[Your instructions]
Could you give the data that follows again exactly, without its pictures?

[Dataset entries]
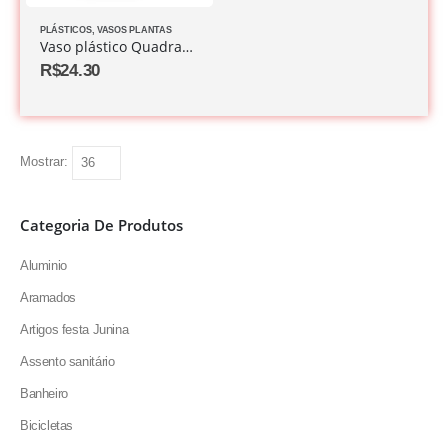
PLÁSTICOS
,
VASOS PLANTAS
Vaso plástico Quadrado Coluna Rattan Pequeno Ceramico 10 L
R$
24.30
Mostrar:
Categoria De Produtos
Aluminio
Aramados
Artigos festa Junina
Assento sanitário
Banheiro
Bicicletas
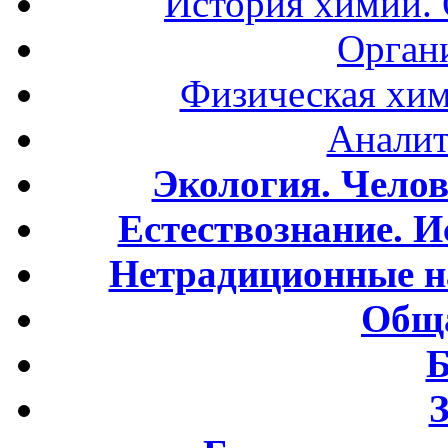
История химии.
Орган
Физическая хим
Аналит
Экология. Чело
Естествознание. И
Нетрадиционные н
Обща
Б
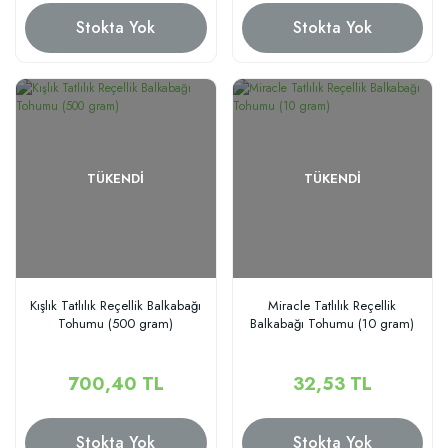
Stokta Yok
Stokta Yok
TÜKENDI
TÜKENDI
Kışlık Tatlılık Reçellik Balkabağı
Miracle Tatlılık Reçellik
Tohumu (500 gram)
Balkabağı Tohumu (10 gram)
700,40 TL
32,53 TL
Stokta Yok
Stokta Yok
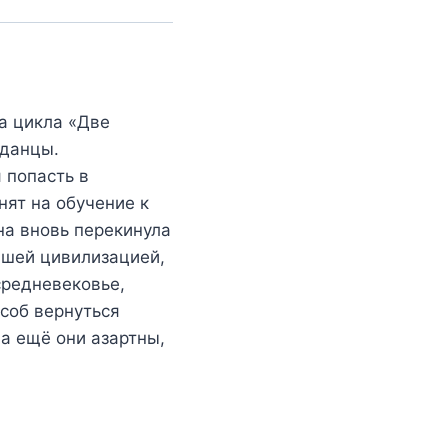
а цикла «Две
аданцы.
 попасть в
нят на обучение к
на вновь перекинула
вшей цивилизацией,
средневековье,
соб вернуться
 а ещё они азартны,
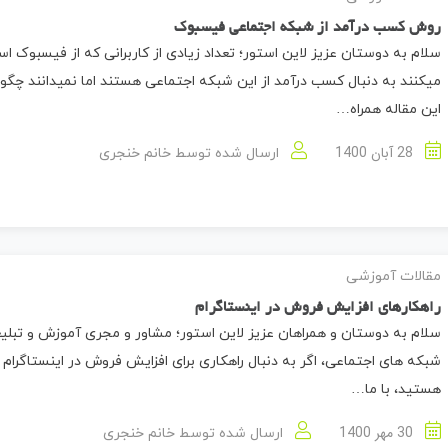
روش کسب درآمد از شبکه اجتماعی فیسبوک
سلام به دوستان عزیز لاین استور؛ تعداد زیادی از کاربرانی که از فیسبوک اس
میکنند به دنبال کسب درآمد از این شبکه اجتماعی هستند اما نمیدانند چگون
این مقاله همراه…
28 آبان 1400
ارسال شده توسط
خانم خنجری
مقالات آموزشی
راهکارهای افزایش فروش در اینستاگرام
سلام به دوستان و همراهان عزیز لاین استور؛ مشاور و مجری آموزش و تبلی
شبکه های اجتماعی، اگر به دنبال راهکاری برای افزایش فروش در اینستاگرام
هستید، با ما…
30 مهر 1400
ارسال شده توسط
خانم خنجری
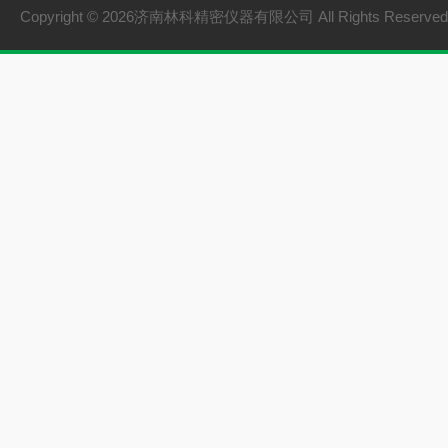
Copyright © 2026济南林科精密仪器有限公司 All Rights Reserv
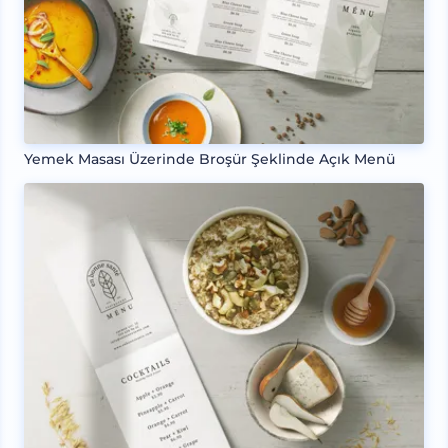
Yemek Masası Üzerinde Broşür Şeklinde Açık Menü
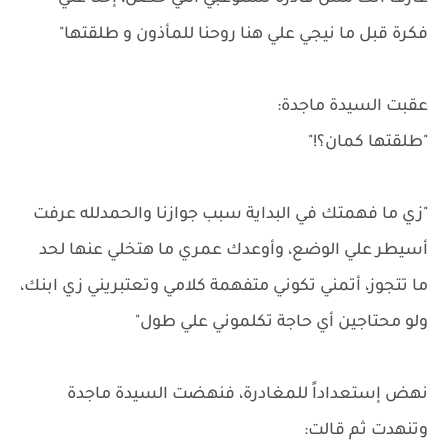
فكرة قبل ما نيجي علي هنا روحنا للمأذون و طلقتها"
عقبت السيدة ماجدة:
"طلقتها كمان؟!"
"زي ما فهمتك في البداية سبب جوازنا والحمدلله عرفت
أسيطر علي الوضع، وأوعدك عمري ما هتخلي عنها لحد
ما تتجوز، أتمني تكوني متفهمة كلامي وتعتبريني زي ابنك،
ولو محتاجين أي حاجة تكلموني علي طول"
نهض إستعداداً للمغادرة، فنهضت السيدة ماجدة
وتنهدت ثم قالت:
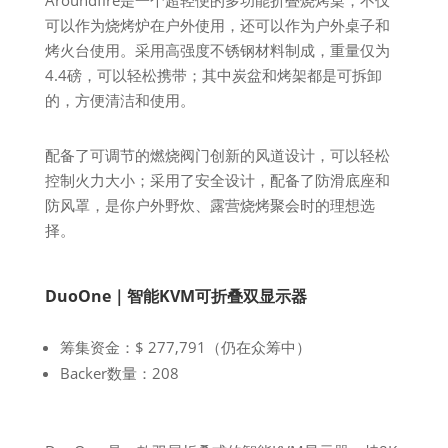
可以作为烧烤炉在户外使用，还可以作为户外桌子和
烤火台使用。采用高强度不锈钢材料制成，重量仅为
4.4磅，可以轻松携带；其中炭盆和烤架都是可拆卸
的，方便清洁和使用。
配备了可调节的燃烧阀门创新的风道设计，可以轻松
控制火力大小；采用了安全设计，配备了防滑底座和
防风罩，是你户外野炊、露营烧烤聚会时的理想选
择。
DuoOne｜智能KVM可折叠双显示器
筹集资金：$ 277,791（仍在众筹中）
Backer数量：208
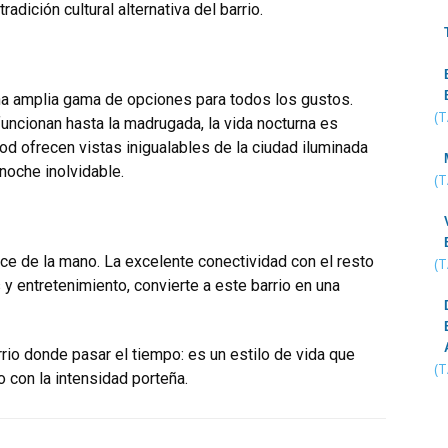
adición cultural alternativa del barrio.
 una amplia gama de opciones para todos los gustos.
(
ncionan hasta la madrugada, la vida nocturna es
d ofrecen vistas inigualables de la ciudad iluminada
noche inolvidable.
(
ance de la mano. La excelente conectividad con el resto
(
 y entretenimiento, convierte a este barrio en una
io donde pasar el tiempo: es un estilo de vida que
(
 con la intensidad porteña.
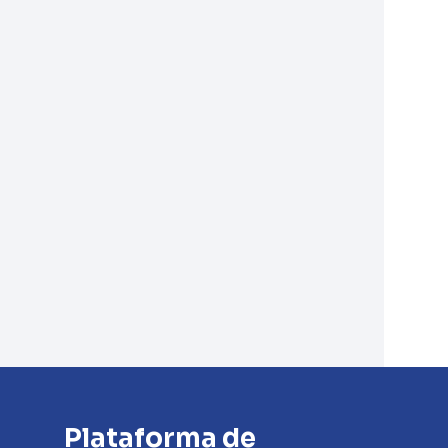
Plataforma de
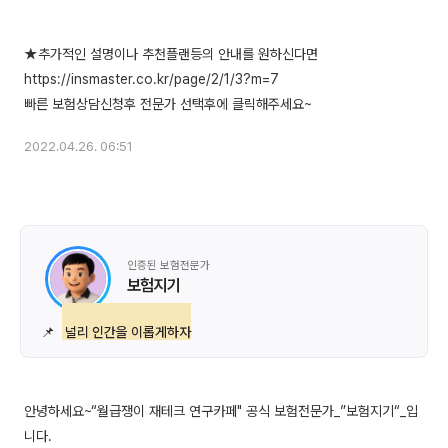
★추가적인 설명이나 추천플랜등의 안내를 원하신다면
https://insmaster.co.kr/page/2/1/3?m=7
2022.04.26. 06:51
인증된 보험전문가
보험지기
📌
널리 인간을 이롭게하자
안녕하세요~“월급쟁이 재테크 연구카페" 공식 보험전문가_”보험지기“_입
니다.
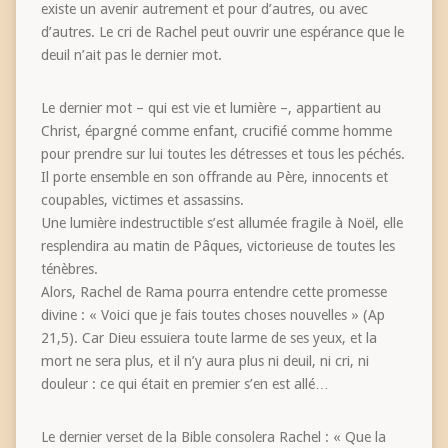
existe un avenir autrement et pour d’autres, ou avec
d’autres. Le cri de Rachel peut ouvrir une espérance que le
deuil n’ait pas le dernier mot.
Le dernier mot – qui est vie et lumière –, appartient au
Christ, épargné comme enfant, crucifié comme homme
pour prendre sur lui toutes les détresses et tous les péchés.
Il porte ensemble en son offrande au Père, innocents et
coupables, victimes et assassins.
Une lumière indestructible s’est allumée fragile à Noël, elle
resplendira au matin de Pâques, victorieuse de toutes les
ténèbres.
Alors, Rachel de Rama pourra entendre cette promesse
divine : « Voici que je fais toutes choses nouvelles » (Ap
21,5). Car Dieu essuiera toute larme de ses yeux, et la
mort ne sera plus, et il n’y aura plus ni deuil, ni cri, ni
douleur : ce qui était en premier s’en est allé…
Le dernier verset de la Bible consolera Rachel : « Que la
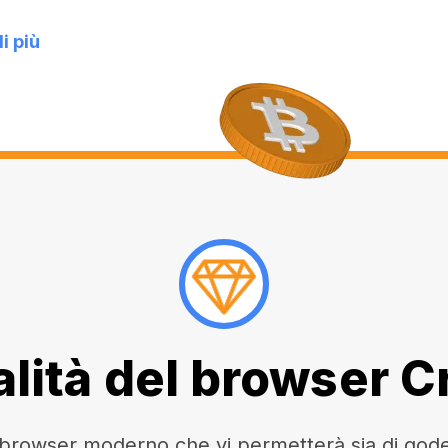
i più
lità del browser 
owser moderno che vi permetterà sia di godere 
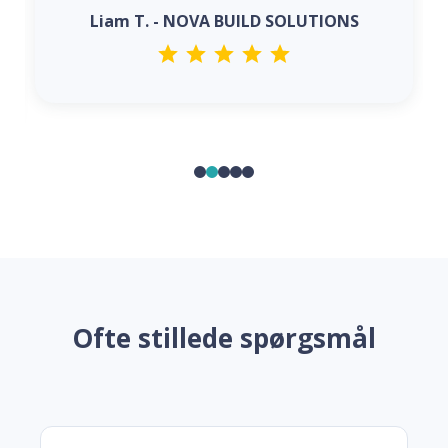
Liam T. - NOVA BUILD SOLUTIONS
Ofte stillede spørgsmål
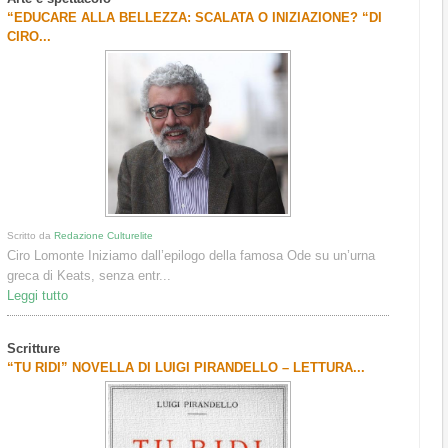
“EDUCARE ALLA BELLEZZA: SCALATA O INIZIAZIONE? “DI
CIRO...
Scritto da
Redazione Culturelite
Ciro Lomonte Iniziamo dall’epilogo della famosa Ode su un’urna
greca di Keats, senza entr...
Leggi tutto
Scritture
“TU RIDI” NOVELLA DI LUIGI PIRANDELLO – LETTURA...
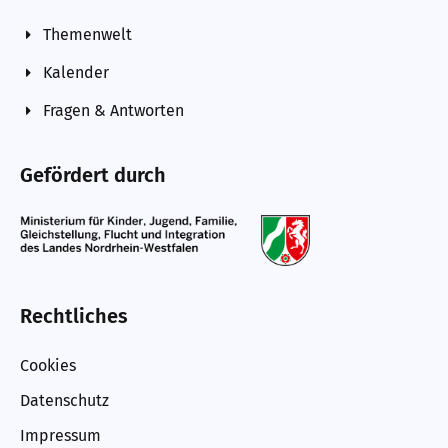
Themenwelt
Kalender
Fragen & Antworten
Gefördert durch
Rechtliches
Cookies
Datenschutz
Impressum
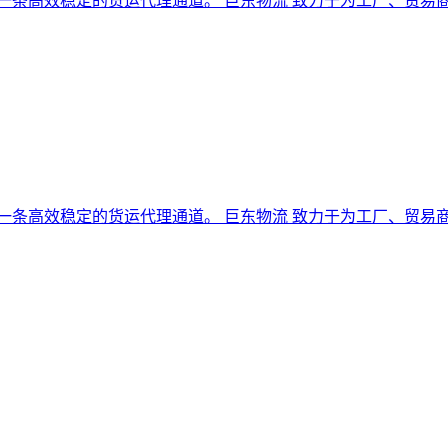
是一条高效稳定的货运代理通道。 巨东物流 致力于为工厂、贸
是一条高效稳定的货运代理通道。 巨东物流 致力于为工厂、贸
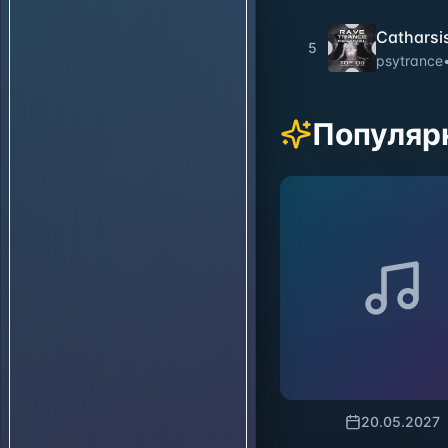
Catharsi
5
psytrance
Популяр
20.05.2027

[Solution]
PLÁSTICOS
,
VASOS PLANTAS
Vaso plástico Quadrado Coluna Rattan Pequeno Ceramico 10 L
R$
24.30
Mostrar:
Categoria De Produtos
Aluminio
Aramados
Artigos festa Junina
Assento sanitário
Banheiro
Bicicletas
История химии.
Орган
Физическая хим
Аналит
Экология. Чело
Естествознание. И
Нетрадиционные н
Обща
Б
Stokta Yok
Stokta Yok
TÜKENDI
TÜKENDI
Kışlık Tatlılık Reçellik Balkabağı
Miracle Tatlılık Reçellik
Tohumu (500 gram)
Balkabağı Tohumu (10 gram)
700,40 TL
32,53 TL
Stokta Yok
Stokta Yok
а цикла «Две
аданцы.
 попасть в
нят на обучение к
на вновь перекинула
вшей цивилизацией,
средневековье,
соб вернуться
 а ещё они азартны,
روش کسب درآمد از شبکه اجتماعی فیسبوک
سلام به دوستان عزیز لاین استور؛ تعداد زیادی از کاربرانی که از فیسبوک اس
میکنند به دنبال کسب درآمد از این شبکه اجتماعی هستند اما نمیدانند چگون
این مقاله همراه…
28 آبان 1400
ارسال شده توسط
خانم خنجری
مقالات آموزشی
راهکارهای افزایش فروش در اینستاگرام
سلام به دوستان و همراهان عزیز لاین استور؛ مشاور و مجری آموزش و تبلی
شبکه های اجتماعی، اگر به دنبال راهکاری برای افزایش فروش در اینستاگرام
هستید، با ما…
30 مهر 1400
ارسال شده توسط
خانم خنجری
Copyright © 2026济南林科精密仪器有限公司 All Rights Reserv
Yemek Masası Üzerinde Broşür Şeklinde Açık Menü
فكرة قبل ما نيجي علي هنا روحنا للمأذون و طلقتها"
عقبت السيدة ماجدة:
"طلقتها كمان؟!"
"زي ما فهمتك في البداية سبب جوازنا والحمدلله عرفت
أسيطر علي الوضع، وأوعدك عمري ما هتخلي عنها لحد
ما تتجوز، أتمني تكوني متفهمة كلامي وتعتبريني زي ابنك،
ولو محتاجين أي حاجة تكلموني علي طول"
نهض إستعداداً للمغادرة، فنهضت السيدة ماجدة
وتنهدت ثم قالت:
可以作为烧烤炉在户外使用，还可以作为户外桌子和
烤火台使用。采用高强度不锈钢材料制成，重量仅为
4.4磅，可以轻松携带；其中炭盆和烤架都是可拆卸
的，方便清洁和使用。
配备了可调节的燃烧阀门创新的风道设计，可以轻松
控制火力大小；采用了安全设计，配备了防滑底座和
防风罩，是你户外野炊、露营烧烤聚会时的理想选
择。
DuoOne｜智能KVM可折叠双显示器
筹集资金：$ 277,791（仍在众筹中）
Backer数量：208
adición cultural alternativa del barrio.
 una amplia gama de opciones para todos los gustos.
(
ncionan hasta la madrugada, la vida nocturna es
d ofrecen vistas inigualables de la ciudad iluminada
noche inolvidable.
(
ance de la mano. La excelente conectividad con el resto
(
 y entretenimiento, convierte a este barrio en una
io donde pasar el tiempo: es un estilo de vida que
(
 con la intensidad porteña.
Plataforma de
★추가적인 설명이나 추천플랜등의 안내를 원하신다면
https://insmaster.co.kr/page/2/1/3?m=7
2022.04.26. 06:51
인증된 보험전문가
보험지기
📌
널리 인간을 이롭게하자
안녕하세요~“월급쟁이 재테크 연구카페" 공식 보험전문가_”보험지기“_입
니다.
existe un avenir autrement et pour d’autres, ou avec
d’autres. Le cri de Rachel peut ouvrir une espérance que le
deuil n’ait pas le dernier mot.
Le dernier mot – qui est vie et lumière –, appartient au
Christ, épargné comme enfant, crucifié comme homme
pour prendre sur lui toutes les détresses et tous les péchés.
Il porte ensemble en son offrande au Père, innocents et
coupables, victimes et assassins.
Une lumière indestructible s’est allumée fragile à Noël, elle
resplendira au matin de Pâques, victorieuse de toutes les
ténèbres.
Alors, Rachel de Rama pourra entendre cette promesse
divine : « Voici que je fais toutes choses nouvelles » (Ap
21,5). Car Dieu essuiera toute larme de ses yeux, et la
mort ne sera plus, et il n’y aura plus ni deuil, ni cri, ni
douleur : ce qui était en premier s’en est allé…
Le dernier verset de la Bible consolera Rachel : « Que la
i più
lità del browser 
owser moderno che vi permetterà sia di godere 
Liam T. - NOVA BUILD SOLUTIONS
Ofte stillede spørgsmål
“EDUCARE ALLA BELLEZZA: SCALATA O INIZIAZIONE? “DI
CIRO...
Scritto da
Redazione Culturelite
Ciro Lomonte Iniziamo dall’epilogo della famosa Ode su un’urna
greca di Keats, senza entr...
Leggi tutto
Scritture
“TU RIDI” NOVELLA DI LUIGI PIRANDELLO – LETTURA...
Themenwelt
Kalender
Fragen & Antworten
Gefördert durch
Rechtliches
Cookies
Datenschutz
Impressum
是一条高效稳定的货运代理通道。 巨东物流 致力于为工厂、贸
是一条高效稳定的货运代理通道。 巨东物流 致力于为工厂、贸
Catharsi
5
psytrance
Популяр
20.05.2027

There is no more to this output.